Shared Parenting: What Does It Mean and Is It For You? 

Child custody decisions can be the most emotionally charged of the divorce process. Judges will take the best interests of the child into account when determining the optimal parenting plan for parents and children. In most cases, shared parenting or joint custody is the best option. What exactly is shared parenting? Is it right for your family? 

what is shared parenting

Shared Parenting Defined

The concept of custody is divided into two sets of rights: legal and physical custody. Joint legal custody (or shared legal custody) gives both parents say in decision making responsibility for the child. Contrast this with sole custody, where one parent has full decision-making power over one or more areas of the child’s life (e.g. education, medical decisions, etc.). Physical custody is where the child spends time or lives. Under the majority of shared physical parenting agreements, parenting time is shared more equally, although it does not have to be a 50/50 split. This arrangement varies from family to family, but the goal is for each parent to play an equal role in the child’s life.

What are the Benefits of Shared Parenting?

Having frequent and continuing contact with both parents is considered a right for every child. There are certainly instances where a shared parenting arrangement is not in the best interest of a child. However, generally speaking, the primary benefit of shared parenting is that the child will grow up with the influence of both parents in his or her life, despite the fact that the family is no longer an intact unit. For many children, shared parenting is the next best thing to being raised by parents who are married. For parents, it can reduce the stress of being a solo parent. When parents share custody, time, expenses, and major decisions are shared, which can be beneficial and equitable to everyone. 

What are the Drawbacks of Sharing Custody?

The biggest disadvantage to shared parenting is the stress some children feel moving from one house to another. Some children adjust easily, while some struggle with the ongoing shuffling from one home to another. The adjustment can be destabling particularly if the communication between parents is spotty or conflictual. Some couples may also have very different views on parenting, which will be intensified by being forced to make joint decisions after a divorce. Some parents in a high conflict relationship achieve greater success with parallel parenting which allows both parents to have two separate parenting styles and requires the child to adjust and adapt. The level of conflict between the co-parents will be a good indicator of success within the shared parenting model.

Will it Work for You?

Every person’s needs are different. Every family’s needs are different. Families that live long distances apart or have unconventional work or travel schedules may not adapt well to shared parenting.
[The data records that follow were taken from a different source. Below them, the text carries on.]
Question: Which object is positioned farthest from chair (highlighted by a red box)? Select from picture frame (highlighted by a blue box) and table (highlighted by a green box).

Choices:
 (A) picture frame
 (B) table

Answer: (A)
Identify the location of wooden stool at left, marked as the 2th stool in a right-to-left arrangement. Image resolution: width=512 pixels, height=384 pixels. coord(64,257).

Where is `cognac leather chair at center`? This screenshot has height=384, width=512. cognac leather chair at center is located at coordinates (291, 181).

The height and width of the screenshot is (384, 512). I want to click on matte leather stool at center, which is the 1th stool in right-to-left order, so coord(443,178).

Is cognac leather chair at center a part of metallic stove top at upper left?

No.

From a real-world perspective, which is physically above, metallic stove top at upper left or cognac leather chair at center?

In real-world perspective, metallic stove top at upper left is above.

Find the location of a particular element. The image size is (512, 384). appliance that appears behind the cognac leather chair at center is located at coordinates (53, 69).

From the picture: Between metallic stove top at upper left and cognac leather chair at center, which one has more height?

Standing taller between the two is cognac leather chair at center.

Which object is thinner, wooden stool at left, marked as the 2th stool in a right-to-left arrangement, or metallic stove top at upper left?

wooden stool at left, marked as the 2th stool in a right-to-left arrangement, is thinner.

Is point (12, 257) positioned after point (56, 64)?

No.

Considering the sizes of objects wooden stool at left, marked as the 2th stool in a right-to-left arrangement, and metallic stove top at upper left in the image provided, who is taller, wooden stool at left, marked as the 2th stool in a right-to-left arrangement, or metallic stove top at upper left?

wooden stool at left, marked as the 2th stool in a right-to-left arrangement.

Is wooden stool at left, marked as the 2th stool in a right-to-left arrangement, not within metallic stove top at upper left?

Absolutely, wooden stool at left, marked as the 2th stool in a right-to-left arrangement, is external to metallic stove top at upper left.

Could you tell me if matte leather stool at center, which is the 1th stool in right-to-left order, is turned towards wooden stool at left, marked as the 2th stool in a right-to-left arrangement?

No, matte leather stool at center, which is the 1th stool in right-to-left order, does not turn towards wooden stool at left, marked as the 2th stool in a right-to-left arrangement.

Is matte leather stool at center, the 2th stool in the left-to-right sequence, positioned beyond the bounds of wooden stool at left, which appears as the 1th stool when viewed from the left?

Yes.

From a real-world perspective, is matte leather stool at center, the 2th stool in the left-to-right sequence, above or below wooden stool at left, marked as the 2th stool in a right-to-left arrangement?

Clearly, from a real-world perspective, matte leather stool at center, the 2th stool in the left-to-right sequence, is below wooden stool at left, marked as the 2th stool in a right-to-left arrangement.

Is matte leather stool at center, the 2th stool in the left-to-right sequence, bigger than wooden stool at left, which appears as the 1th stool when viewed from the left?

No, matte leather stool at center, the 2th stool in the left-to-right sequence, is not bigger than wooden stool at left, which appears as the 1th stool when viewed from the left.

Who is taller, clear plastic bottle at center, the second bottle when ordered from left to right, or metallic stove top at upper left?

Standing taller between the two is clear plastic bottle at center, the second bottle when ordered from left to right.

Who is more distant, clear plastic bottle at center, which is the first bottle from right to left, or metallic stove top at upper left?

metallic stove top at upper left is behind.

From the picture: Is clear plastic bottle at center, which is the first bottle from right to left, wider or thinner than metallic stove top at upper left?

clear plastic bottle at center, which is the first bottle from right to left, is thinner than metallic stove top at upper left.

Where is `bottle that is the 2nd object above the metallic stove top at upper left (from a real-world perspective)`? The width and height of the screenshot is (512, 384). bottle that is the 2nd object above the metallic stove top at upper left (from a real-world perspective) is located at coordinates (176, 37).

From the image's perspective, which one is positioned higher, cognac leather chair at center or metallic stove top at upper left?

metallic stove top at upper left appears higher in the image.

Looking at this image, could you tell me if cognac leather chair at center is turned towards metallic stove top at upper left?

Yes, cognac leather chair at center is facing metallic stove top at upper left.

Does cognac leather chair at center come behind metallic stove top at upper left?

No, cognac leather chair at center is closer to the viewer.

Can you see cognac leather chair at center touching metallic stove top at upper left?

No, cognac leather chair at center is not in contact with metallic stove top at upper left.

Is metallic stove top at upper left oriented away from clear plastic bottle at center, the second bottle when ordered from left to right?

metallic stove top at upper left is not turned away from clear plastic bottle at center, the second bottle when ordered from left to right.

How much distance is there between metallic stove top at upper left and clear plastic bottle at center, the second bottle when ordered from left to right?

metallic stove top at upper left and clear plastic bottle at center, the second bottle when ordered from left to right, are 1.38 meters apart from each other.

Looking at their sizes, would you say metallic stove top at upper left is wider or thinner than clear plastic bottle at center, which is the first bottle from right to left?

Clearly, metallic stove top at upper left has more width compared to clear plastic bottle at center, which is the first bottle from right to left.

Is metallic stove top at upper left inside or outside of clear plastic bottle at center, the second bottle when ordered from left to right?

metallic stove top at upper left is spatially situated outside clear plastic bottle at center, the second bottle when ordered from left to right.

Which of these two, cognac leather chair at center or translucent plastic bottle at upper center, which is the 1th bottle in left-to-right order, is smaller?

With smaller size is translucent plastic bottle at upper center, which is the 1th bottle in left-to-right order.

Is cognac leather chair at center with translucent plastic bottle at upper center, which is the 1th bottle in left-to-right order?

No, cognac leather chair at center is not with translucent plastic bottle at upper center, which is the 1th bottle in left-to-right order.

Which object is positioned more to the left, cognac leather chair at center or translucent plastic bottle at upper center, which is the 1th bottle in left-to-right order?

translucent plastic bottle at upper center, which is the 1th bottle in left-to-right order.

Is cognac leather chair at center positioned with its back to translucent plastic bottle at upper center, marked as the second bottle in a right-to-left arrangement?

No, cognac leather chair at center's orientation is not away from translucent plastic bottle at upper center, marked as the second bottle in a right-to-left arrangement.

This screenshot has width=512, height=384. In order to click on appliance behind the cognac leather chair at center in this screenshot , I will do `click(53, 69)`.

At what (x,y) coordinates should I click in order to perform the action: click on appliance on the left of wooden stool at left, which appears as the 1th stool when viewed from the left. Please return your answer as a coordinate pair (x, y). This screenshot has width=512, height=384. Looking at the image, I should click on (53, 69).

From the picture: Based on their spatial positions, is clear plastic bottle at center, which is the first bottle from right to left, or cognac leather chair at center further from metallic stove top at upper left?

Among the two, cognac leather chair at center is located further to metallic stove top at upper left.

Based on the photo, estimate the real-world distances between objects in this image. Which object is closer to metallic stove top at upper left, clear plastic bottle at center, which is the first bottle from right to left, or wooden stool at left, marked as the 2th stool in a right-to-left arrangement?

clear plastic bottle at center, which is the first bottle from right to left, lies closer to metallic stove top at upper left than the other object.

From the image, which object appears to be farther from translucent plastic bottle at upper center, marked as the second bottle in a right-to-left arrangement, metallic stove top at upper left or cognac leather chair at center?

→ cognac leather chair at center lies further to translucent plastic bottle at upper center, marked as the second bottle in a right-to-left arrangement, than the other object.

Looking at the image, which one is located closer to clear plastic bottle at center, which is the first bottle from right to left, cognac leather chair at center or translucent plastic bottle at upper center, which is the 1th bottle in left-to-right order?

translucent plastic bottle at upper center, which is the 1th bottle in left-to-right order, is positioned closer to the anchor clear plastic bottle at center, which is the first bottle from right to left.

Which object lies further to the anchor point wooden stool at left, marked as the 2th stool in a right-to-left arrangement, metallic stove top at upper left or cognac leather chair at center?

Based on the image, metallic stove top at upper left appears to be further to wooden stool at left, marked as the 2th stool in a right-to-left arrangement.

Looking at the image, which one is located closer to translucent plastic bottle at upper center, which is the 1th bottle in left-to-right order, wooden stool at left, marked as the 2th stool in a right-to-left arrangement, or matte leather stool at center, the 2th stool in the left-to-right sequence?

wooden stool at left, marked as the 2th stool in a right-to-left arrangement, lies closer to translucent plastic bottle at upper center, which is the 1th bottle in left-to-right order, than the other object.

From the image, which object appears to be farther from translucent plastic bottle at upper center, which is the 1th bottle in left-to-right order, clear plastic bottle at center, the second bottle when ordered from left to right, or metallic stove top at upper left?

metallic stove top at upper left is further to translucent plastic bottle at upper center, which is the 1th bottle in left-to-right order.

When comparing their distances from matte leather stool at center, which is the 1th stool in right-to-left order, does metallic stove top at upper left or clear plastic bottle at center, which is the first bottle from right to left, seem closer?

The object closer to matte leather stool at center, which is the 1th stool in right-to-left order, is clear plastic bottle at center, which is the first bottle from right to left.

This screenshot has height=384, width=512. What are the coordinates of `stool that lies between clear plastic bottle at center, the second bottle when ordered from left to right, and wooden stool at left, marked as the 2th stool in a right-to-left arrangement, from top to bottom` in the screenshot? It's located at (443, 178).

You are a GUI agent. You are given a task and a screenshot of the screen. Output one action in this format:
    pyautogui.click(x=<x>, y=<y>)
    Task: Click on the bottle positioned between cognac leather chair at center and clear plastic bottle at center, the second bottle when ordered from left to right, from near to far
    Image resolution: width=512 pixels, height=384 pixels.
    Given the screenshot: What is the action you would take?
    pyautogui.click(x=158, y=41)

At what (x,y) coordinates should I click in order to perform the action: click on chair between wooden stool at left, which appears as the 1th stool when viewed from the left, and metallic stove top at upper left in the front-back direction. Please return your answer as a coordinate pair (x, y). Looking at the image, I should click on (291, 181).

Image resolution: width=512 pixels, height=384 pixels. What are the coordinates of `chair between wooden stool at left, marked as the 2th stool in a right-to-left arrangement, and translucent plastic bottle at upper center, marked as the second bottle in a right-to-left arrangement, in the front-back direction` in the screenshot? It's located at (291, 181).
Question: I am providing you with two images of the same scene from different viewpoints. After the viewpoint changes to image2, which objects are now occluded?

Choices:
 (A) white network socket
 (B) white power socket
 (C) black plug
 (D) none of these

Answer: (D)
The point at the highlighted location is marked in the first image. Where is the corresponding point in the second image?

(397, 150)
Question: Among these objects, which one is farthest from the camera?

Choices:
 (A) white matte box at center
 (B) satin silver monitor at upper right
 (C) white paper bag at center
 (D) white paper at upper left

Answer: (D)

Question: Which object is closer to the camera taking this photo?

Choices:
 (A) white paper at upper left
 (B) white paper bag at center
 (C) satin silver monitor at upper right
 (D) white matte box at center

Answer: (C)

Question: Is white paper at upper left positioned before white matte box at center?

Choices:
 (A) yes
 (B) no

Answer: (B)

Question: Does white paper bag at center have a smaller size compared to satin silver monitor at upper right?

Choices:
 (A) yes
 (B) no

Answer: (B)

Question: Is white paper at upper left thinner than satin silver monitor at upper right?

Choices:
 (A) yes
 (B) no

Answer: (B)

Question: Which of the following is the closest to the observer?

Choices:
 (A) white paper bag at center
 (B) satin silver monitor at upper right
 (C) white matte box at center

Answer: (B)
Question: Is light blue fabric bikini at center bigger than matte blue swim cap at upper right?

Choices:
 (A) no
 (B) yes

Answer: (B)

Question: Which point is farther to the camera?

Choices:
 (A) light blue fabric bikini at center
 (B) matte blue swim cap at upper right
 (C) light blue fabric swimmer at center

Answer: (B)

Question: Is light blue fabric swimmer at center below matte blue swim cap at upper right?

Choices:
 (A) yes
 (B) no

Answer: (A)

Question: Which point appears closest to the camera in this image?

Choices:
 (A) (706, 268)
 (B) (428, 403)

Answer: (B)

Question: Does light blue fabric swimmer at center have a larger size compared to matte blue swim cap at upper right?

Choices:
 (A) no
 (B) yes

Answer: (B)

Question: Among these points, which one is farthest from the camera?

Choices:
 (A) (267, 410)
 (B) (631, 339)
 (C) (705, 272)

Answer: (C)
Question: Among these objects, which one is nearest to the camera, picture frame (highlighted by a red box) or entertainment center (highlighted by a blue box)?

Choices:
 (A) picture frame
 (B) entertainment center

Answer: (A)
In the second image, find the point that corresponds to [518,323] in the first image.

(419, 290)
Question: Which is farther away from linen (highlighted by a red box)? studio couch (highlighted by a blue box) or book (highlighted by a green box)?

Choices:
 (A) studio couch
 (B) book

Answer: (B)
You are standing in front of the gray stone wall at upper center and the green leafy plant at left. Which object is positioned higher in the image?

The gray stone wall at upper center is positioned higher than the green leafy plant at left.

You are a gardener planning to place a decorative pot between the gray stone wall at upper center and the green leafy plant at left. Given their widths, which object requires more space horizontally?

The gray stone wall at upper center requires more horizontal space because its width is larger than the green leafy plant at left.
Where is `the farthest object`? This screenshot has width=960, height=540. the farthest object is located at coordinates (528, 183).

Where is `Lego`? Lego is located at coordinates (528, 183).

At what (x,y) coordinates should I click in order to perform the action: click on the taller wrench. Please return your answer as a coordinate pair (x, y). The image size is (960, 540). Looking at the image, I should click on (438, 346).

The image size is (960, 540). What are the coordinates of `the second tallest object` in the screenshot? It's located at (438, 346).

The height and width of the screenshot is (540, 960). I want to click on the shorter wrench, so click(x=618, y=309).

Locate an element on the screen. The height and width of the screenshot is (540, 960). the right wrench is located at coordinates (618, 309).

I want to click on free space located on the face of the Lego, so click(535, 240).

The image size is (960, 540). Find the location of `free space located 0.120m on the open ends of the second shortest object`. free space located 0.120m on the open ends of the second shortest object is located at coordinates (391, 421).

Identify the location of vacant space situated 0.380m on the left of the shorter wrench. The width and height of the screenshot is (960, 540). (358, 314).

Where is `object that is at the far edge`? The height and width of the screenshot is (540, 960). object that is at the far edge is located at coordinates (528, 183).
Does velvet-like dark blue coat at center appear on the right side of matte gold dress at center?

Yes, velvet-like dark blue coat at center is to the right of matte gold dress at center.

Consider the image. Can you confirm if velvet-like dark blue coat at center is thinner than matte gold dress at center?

Children with special may adapt better to the stability of living primarily in one home. In some cases it is best for the child to live with one parent for the majority of the time and spend time with the other at specific times. Ultimately, the court will consider the needs of the child above all other expectations or considerations when making custody decisions.

If you would like to explore shared parenting, an experienced family law attorney can walk you through the options, benefits and limitations. Joint custody has been a positive experience for many divorced couples. It could also be right for your family.